GIVEN DATA Block Start

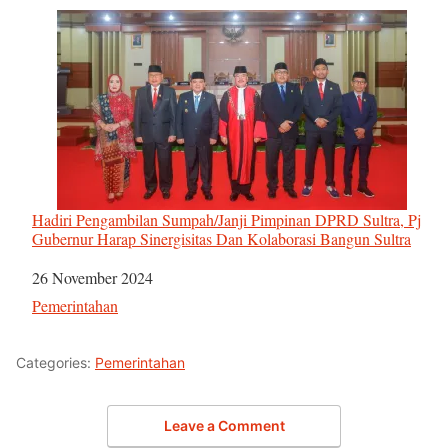
Hadiri Pengambilan Sumpah/Janji Pimpinan DPRD Sultra, Pj
Gubernur Harap Sinergisitas Dan Kolaborasi Bangun Sultra
Tanggal
26 November 2024
Sehubungan dengan
Pemerintahan
Categories:
Pemerintahan
Leave a Comment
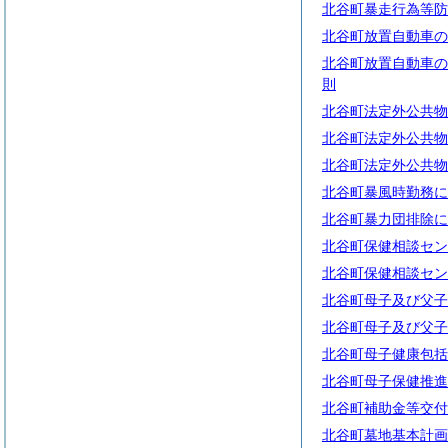
北谷町暴走行為等防
北谷町放置自動車の
北谷町放置自動車の
則
北谷町法定外公共物
北谷町法定外公共物
北谷町法定外公共物
北谷町暴風時勤務に
北谷町暴力団排除に
北谷町保健相談セン
北谷町保健相談セン
北谷町母子及び父子
北谷町母子及び父子
北谷町母子健康包括
北谷町母子保健推進
北谷町補助金等交付
北谷町墓地基本計画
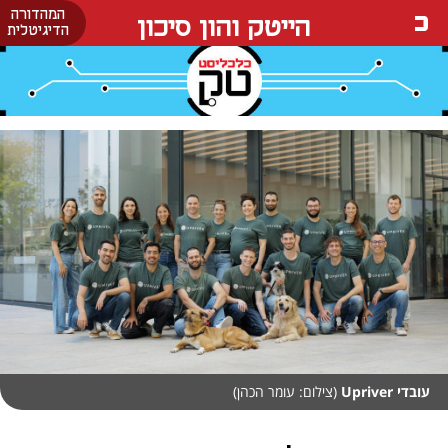
המהדורה
הייטק והון סיכון
הדיגיטלית
עובדי Upriver
(צילום: עומר הכהן)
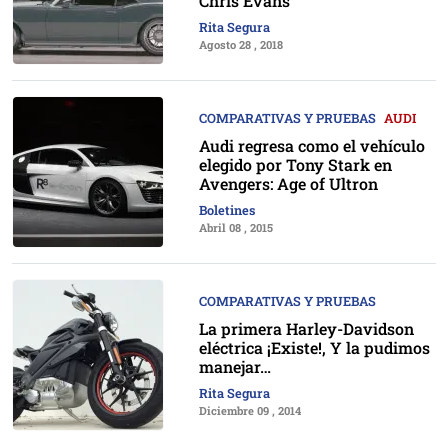
Chris Evans
Rita Segura
Agosto 28 , 2018
COMPARATIVAS Y PRUEBAS
AUDI
Audi regresa como el vehículo
elegido por Tony Stark en
Avengers: Age of Ultron
Boletines
Abril 08 , 2015
COMPARATIVAS Y PRUEBAS
La primera Harley-Davidson
eléctrica ¡Existe!, Y la pudimos
manejar…
Rita Segura
Diciembre 09 , 2014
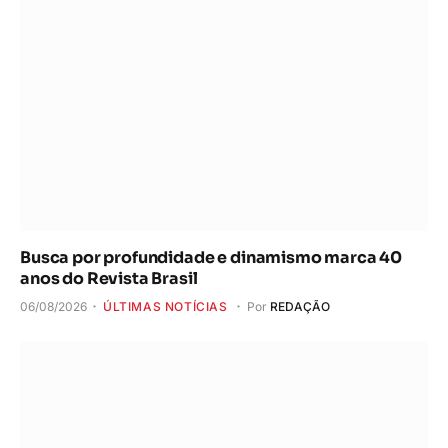
Busca por profundidade e dinamismo marca 40
anos do Revista Brasil
06/08/2026
ÚLTIMAS NOTÍCIAS
Por
REDAÇÃO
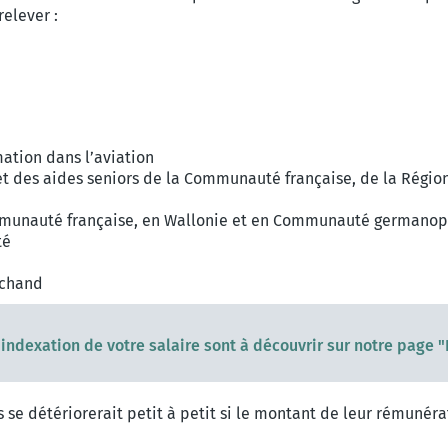
relever :
mation dans l’aviation
s et des aides seniors de la Communauté française, de la Rég
Communauté française, en Wallonie et en Communauté germano
té
rchand
'indexation de votre salaire sont à découvrir sur notre page 
s se détériorerait petit à petit si le montant de leur rémunéra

GIVEN DATA Block End

**ASSIGNMENT:** Copy every record exactly, but skip the pictures.

**EXERCISE SOLUTION:**
Hadiri Pengambilan Sumpah/Janji Pimpinan DPRD Sultra, Pj
Gubernur Harap Sinergisitas Dan Kolaborasi Bangun Sultra
Tanggal
26 November 2024
Sehubungan dengan
Pemerintahan
Categories:
Pemerintahan
Leave a Comment
北谷町暴走行為等防
北谷町放置自動車の
北谷町放置自動車の
則
北谷町法定外公共物
北谷町法定外公共物
北谷町法定外公共物
北谷町暴風時勤務に
北谷町暴力団排除に
北谷町保健相談セン
北谷町保健相談セン
北谷町母子及び父子
北谷町母子及び父子
北谷町母子健康包括
北谷町母子保健推進
北谷町補助金等交付
北谷町墓地基本計画
המהדורה
הייטק והון סיכון
הדיגיטלית
עובדי Upriver
(צילום: עומר הכהן)
Chris Evans
Rita Segura
Agosto 28 , 2018
COMPARATIVAS Y PRUEBAS
AUDI
Audi regresa como el vehículo
elegido por Tony Stark en
Avengers: Age of Ultron
Boletines
Abril 08 , 2015
COMPARATIVAS Y PRUEBAS
La primera Harley-Davidson
eléctrica ¡Existe!, Y la pudimos
manejar…
Rita Segura
Diciembre 09 , 2014
Busca por profundidade e dinamismo marca 40
anos do Revista Brasil
06/08/2026
ÚLTIMAS NOTÍCIAS
Por
REDAÇÃO
relever :
mation dans l’aviation
s et des aides seniors de la Communauté française, de la Rég
Communauté française, en Wallonie et en Communauté germano
té
rchand
'indexation de votre salaire sont à découvrir sur notre page 
s se détériorerait petit à petit si le montant de leur rémunéra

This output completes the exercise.